Ellies CEO Wayne Samson. Picture: Russell Roberts
Ellies CEO Wayne Samson. Picture: Russell Roberts

The 2017 financial was "one of the toughest if not the toughest" in the history of Ellies Holdings, according to CEO Wayne Samson.

The company, which began trading in 1979, has struggled in recent years to attract enough consumers wanting to buy satellite television equipment and other expensive consumer electronic devices.

The group unbundled its unprofitable infrastructure business during the previous financial year. Over the past five years, Ellies’s share price has fallen about 98%.
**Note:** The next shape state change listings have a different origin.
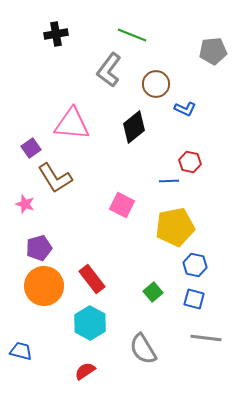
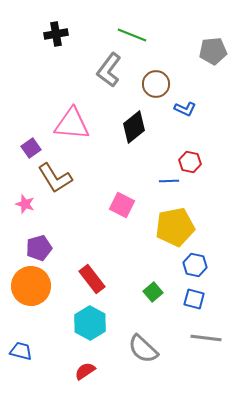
orange circle: moved 13 px left
gray semicircle: rotated 16 degrees counterclockwise
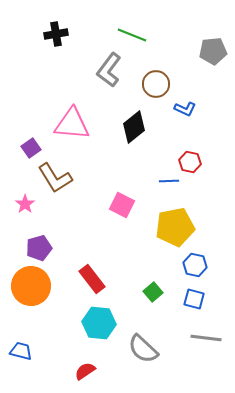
pink star: rotated 18 degrees clockwise
cyan hexagon: moved 9 px right; rotated 24 degrees counterclockwise
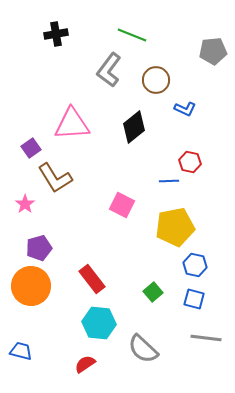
brown circle: moved 4 px up
pink triangle: rotated 9 degrees counterclockwise
red semicircle: moved 7 px up
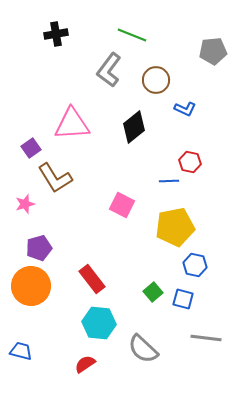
pink star: rotated 18 degrees clockwise
blue square: moved 11 px left
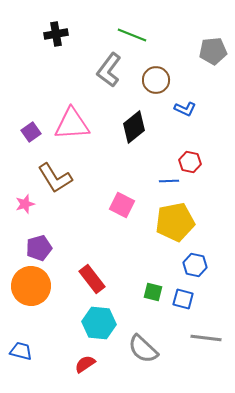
purple square: moved 16 px up
yellow pentagon: moved 5 px up
green square: rotated 36 degrees counterclockwise
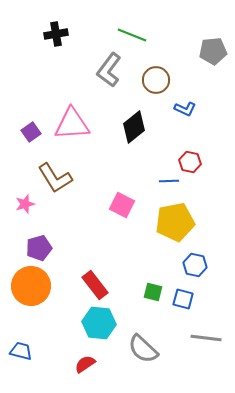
red rectangle: moved 3 px right, 6 px down
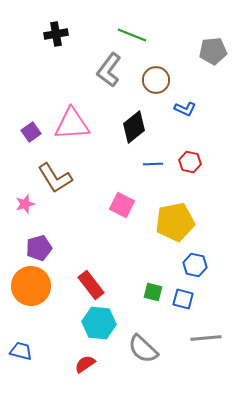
blue line: moved 16 px left, 17 px up
red rectangle: moved 4 px left
gray line: rotated 12 degrees counterclockwise
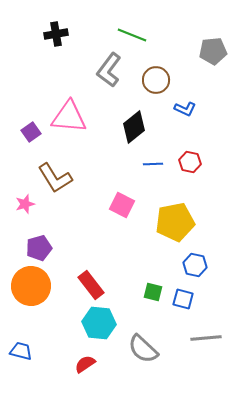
pink triangle: moved 3 px left, 7 px up; rotated 9 degrees clockwise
For the 12 months to April, the company reported a headline loss per share of 7.45c and a loss for the year of R249m.

Samson said the company had been repositioned to focus on consumer goods as opposed to larger commercial and infrastructure work.

"Nonetheless, we managed to maintain revenue at approximately R1.3bn, despite the top-line pressures and the difficulty in operating in an import-driven inflationary environment, coupled with the depressed macroeconomic environment and the significant restructuring of our business."

The unwinding of the infrastructure segment had been put into effect during the previous financial year in an effort to "de-risk the group", Samson said. The winding up of this segment had the biggest bearing on the results for the year under review, he said. This included a R178.7m net loss recognised in the financial year for companies that were deconsolidated.

The only operating company in the infrastructure division held on the balance sheet at year end was Botjheng Water, which incurred a cost of R17.5m for a performance guarantee that was presented on it.